Lo Statuto per rivoluzionare la Sicilia

La volontà del Presidente della Regione, Rosario Crocetta, di applicare radicalmente e unilateralmente l’articolo 37 dello Statuto Siciliano capovolge la vecchia logica gattopardesca del cambiare tutto per non cambiare nulla e segna un momento di discontinuità nella storia del complicato rapporto tra la Regione siciliana e lo Stato italiano. Si tratta dunque di un’azione epocale e rivoluzionaria che rompe con il passato.

Il popolo siciliano è stato vittima di numerosi crimini finanziari commessi dal Regno prima e dalla Repubblica poi. Nel 1865 la vendita dei beni ecclesiastici in Sicilia fruttò allo Stato circa quattrocento milioni del tempo ma non una lira fu investita nell’isola; la tassa sul macinato non soltanto gravò sul reddito misero della popolazione meno abbiente ma colpì inesorabilmente l’agricoltura siciliana già penalizzata dal latifondismo assenteista ed egoista; nel 1947 non un dollaro dei finanziamenti del Piano Marshall fu utilizzato per la Sicilia, con il risultato che l’isola rimase esclusa dal piano di riedificazione e di ammodernamento delle infrastrutture mentre l’emigrazione siciliana forniva braccia ed energia a basso costo per ricostruire il nord.

Più tardi, con la Cassa del Mezzogiorno, si finanziarono le imprese del nord che venivano a impiantare nel territorio siciliano siti industriali che ben presto erano abbandonati lasciando nell’isola disastri ambientali e sociali con sacche di disoccupazione, improduttività e disperazione popolare (Termini docet). Il Governo regionale, insomma, trasforma una situazione storica. E non deve forse essere questo il compito di una classe dirigente politica?
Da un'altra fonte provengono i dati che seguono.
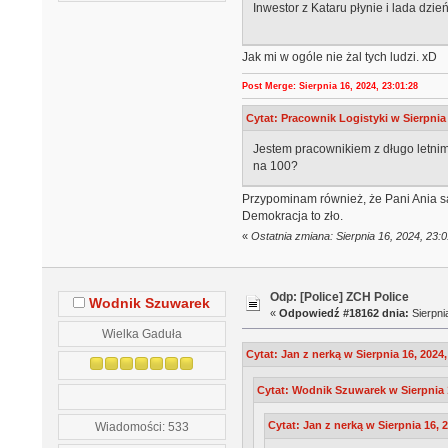
Inwestor z Kataru płynie i lada dzie
Jak mi w ogóle nie żal tych ludzi. xD
Post Merge: Sierpnia 16, 2024, 23:01:28
Cytat: Pracownik Logistyki w Sierpnia 
Jestem pracownikiem z długo letnim 
na 100?
Przypominam również, że Pani Ania sa
Demokracja to zło.
«
Ostatnia zmiana: Sierpnia 16, 2024, 23:
Odp: [Police] ZCH Police
Wodnik Szuwarek
«
Odpowiedź #18162 dnia:
Sierpni
Wielka Gaduła
Cytat: Jan z nerką w Sierpnia 16, 2024,
Cytat: Wodnik Szuwarek w Sierpnia 1
Cytat: Jan z nerką w Sierpnia 16, 
Wiadomości: 533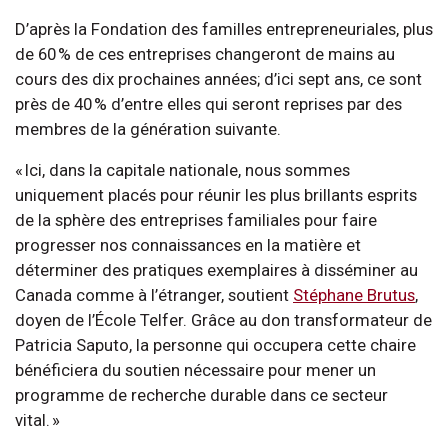
D’après la Fondation des familles entrepreneuriales, plus
de 60 % de ces entreprises changeront de mains au
cours des dix prochaines années; d’ici sept ans, ce sont
près de 40 % d’entre elles qui seront reprises par des
membres de la génération suivante.
« Ici, dans la capitale nationale, nous sommes
uniquement placés pour réunir les plus brillants esprits
de la sphère des entreprises familiales pour faire
progresser nos connaissances en la matière et
déterminer des pratiques exemplaires à disséminer au
Canada comme à l’étranger, soutient
Stéphane Brutus
,
doyen de l’École Telfer. Grâce au don transformateur de
Patricia Saputo, la personne qui occupera cette chaire
bénéficiera du soutien nécessaire pour mener un
programme de recherche durable dans ce secteur
vital. »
Quando la politica è capace di pensare e agire per dare un destino ai popoli, per garantire il futuro alle nuove generazioni, per cambiare davvero e concretamente le condizioni del passato ispirandosi ai principi della giustizia sociale, dell’autodeterminazione dei popoli e del bene comune non deve essa avere il sostegno di tutte le forze sociali interessate? La scuola, l’università, l’imprenditoria, il movimento sindacale, la stampa, gli intellettuali, le istituzioni, la società civile siciliana, non dovrebbero alzare alta e forte la voce per affermare il sacrosanto diritto all’esistenza?

La politica di Rosario Crocetta non è antinordista, è filo-siciliana e dunque deve diventare la battaglia della società siciliana in tutte le sue espressioni e componenti. Il Mediterraneo è in crisi, il nord-Africa è in guerra, la Grecia e la Spagna sono sull’orlo della bancarotta sociale. La Sicilia è circondata. Deve reagire. Deve farlo adesso. Con forza. Le decisioni del Governo regionale hanno un valore che supera la politichetta sterile del cortile per guardare oltre la siepe. Questo governo va sostenuto dalle piazze e dai parlamenti, dai mass-media e dalle associazioni. Sono in gioco la libertà della Sicilia e la liberazione dei siciliani.
Questa meravigliosa società civile siciliana che ha dimostrato di sapersi battere contro la mafia, deve adesso battersi per rivoluzionare la Sicilia. Giova in proposito ricordare e recuperare anche la modifica del comma 2 dell’articolo 36 dello Statuto proposta da Michele Cimino, leader del movimento Voce Siciliana schierato con Rosario Crocetta, che consentirebbe di destinare le imposte di produzione nell’Isola alla Sicilia e non allo Stato bloccando così l’ulteriore sfruttamento di risorse siciliane, come ha evidenziato questo giornale in  recenti articoli (che trovate in allegato, ndr).

Lo Statuto Siciliano, insomma, non costituisce lo statico punto d’arrivo della tormentata ma esaltante storia della lotta siciliana per la libertà; esso rappresenta il dinamico punto d’origine di una nuova epoca di riscatto. Leonardo Sciascia definiva amaramente l’Autonomia siciliana un’occasione mancata; vi è in queste parole un’esortazione ad agire che la società civile siciliana deve saper cogliere nello stesso momento in cui la politica siciliana sembra essersi ridestata dal lungo sonno del servilismo.